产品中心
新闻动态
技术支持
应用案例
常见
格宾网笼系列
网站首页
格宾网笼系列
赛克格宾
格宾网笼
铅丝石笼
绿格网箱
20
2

__WHAT NEEDS TO BE DONE__
Transcribe every line of the data, exactly as it stands.

__RESPONSE AREA__
产品中心
新闻动态
技术支持
应用案例
常见
格宾网笼系列
网站首页
格宾网笼系列
赛克格宾
格宾网笼
铅丝石笼
绿格网箱
20
2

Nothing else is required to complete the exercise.